For this year’s #Viz5 (Visualize Gender Equality) initiative we get a monthly data challenge from the team at Operation Fistula. This week the topic they selected is women’s economic empowerment, with a massive dataset of 50 years of country-level data from the World Bank’s Women, Business and the Law project. The data gives us indicators of how easy it is for women to access economic opportunities across categories such as the workplace, pay, parenthood, mobility and others, compared to men seeking the same opportunities.
In most countries access for women is still more difficult, sometimes even prohibited by law. The data lets us explore the situation in different countries and regions.
Here is the original visualization which the community is tasked with improving on:
What works well:
- The map draws my attention and encourages me to explore the viz.

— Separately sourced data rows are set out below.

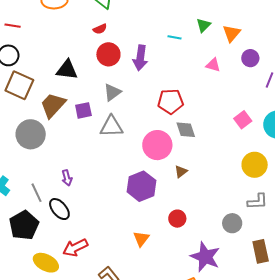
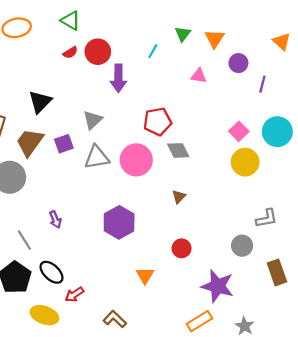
cyan line: (174, 37) -> (153, 51), turned -64
red circle: (108, 54) -> (98, 52), moved
black triangle: (67, 70) -> (40, 102), turned -45
pink circle: (157, 145) -> (136, 160), moved
yellow circle: (255, 165) -> (245, 162), moved
purple hexagon: (141, 186) -> (119, 222), moved
black ellipse: (59, 209) -> (51, 272), moved
red arrow: (75, 248) -> (74, 295), size x0.7

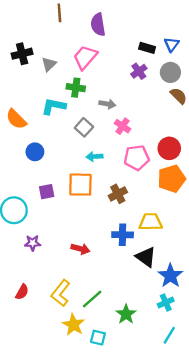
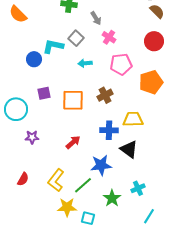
gray arrow: (107, 104) -> (96, 18), turned 48
cyan L-shape: (54, 106) -> (53, 46), moved
orange semicircle: (16, 119) -> (18, 14), moved
red circle: (169, 148) -> (154, 41), moved
orange square: (80, 185) -> (73, 100), moved
red arrow: (80, 249) -> (73, 142), turned -56
blue star: (170, 276) -> (101, 165), moved, turned 30
cyan cross: (166, 303) -> (138, 188), moved
yellow star: (73, 325) -> (67, 207), turned -30

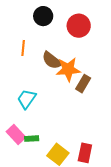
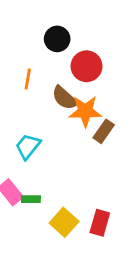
red circle: (79, 26) -> (87, 66), moved

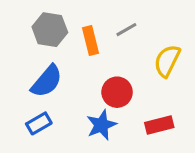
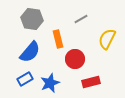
orange rectangle: (90, 41) -> (58, 39), moved
blue star: (101, 125) -> (50, 83), moved
red rectangle: (159, 125) -> (91, 82), moved

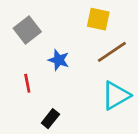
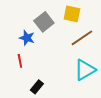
gray square: (27, 30) -> (44, 22), moved
blue star: (59, 60) -> (27, 38), moved

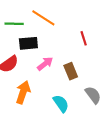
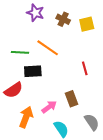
pink arrow: (45, 64) -> (49, 107), moved

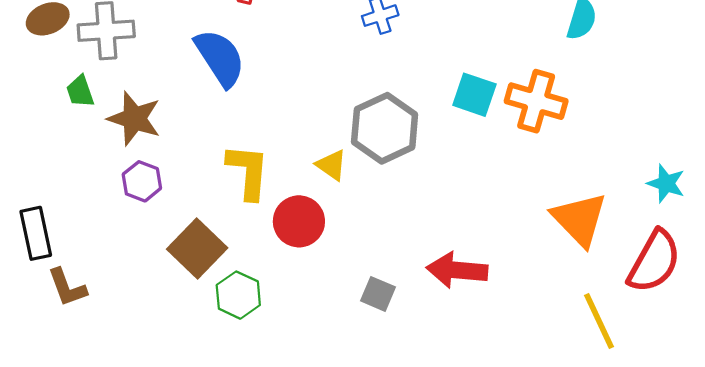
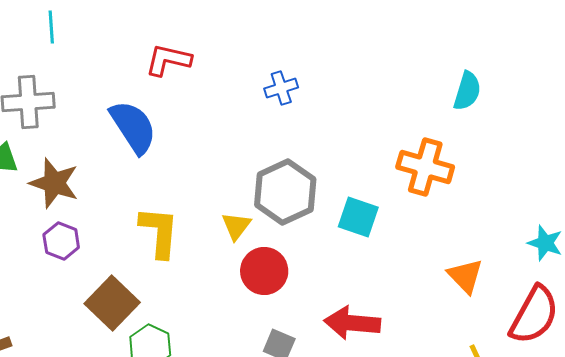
cyan square: (474, 95) -> (358, 217), moved
yellow triangle: (331, 165) -> (236, 226), turned 32
orange triangle: (579, 219) -> (465, 276), size x0.7
red circle: (299, 221) -> (264, 271), moved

- The line chart is easy to comprehend (if you know what it’s about).
- There is quite a bit of detail in the visualization.
- The datasource is included.
What could be improved:
- The viz lacks context. There is no description of the topic and the dataset and what we’re actually looking at. For example, it is very important to explain the index score, how it works and what it tells us. Calling out the conclusion of the author in some form would also be helpful.
- How valuable is it to know how many answers were given to a question when there is no further explanation?
- There are too many colours and the map colours are not explained with a legend or in-text.
What I did:
- As a first step, I read the supporting documents provided by the team at Operation Fistula, because they provide a good comprehensive summary of the topic and the dataset. The data dictionary was particularly helpful for getting my head around the different fields and which ones I should include in my analysis.
- I knew pretty early on that I wanted to compare how things used to be to how they are now. I don’t see much value in showing the numbers from the 80s or 90s, unless something significant happened along the way that I could include in my analysis and findings.
- So instead I took the first and last (most recent) year in the dataset and compared those using a slope chart. This helps us understand how much progress has been made along the way.
- I divided the visualization by region and kept the country level detail to give extra context. The best performing countries for each region are highlighted in blue and labelled.
- What I like about this viz is that it is simple but it shows the overall progress that has happened in the last 50 decades. It also shows how far away many countries still are from the 100 points index, which indicates that women face now legal barriers to economic opportunities.
- All of this does not mean that there is perfect equality in the countries that are at 100 already. There are still many injustices and the systemic society-level mindset and behaviours of people still mean that despite lack of legal barriers, many women cannot and will not pursue the same economic opportunities as men. But progress is moving in the right direction and we can all play a part in making things better.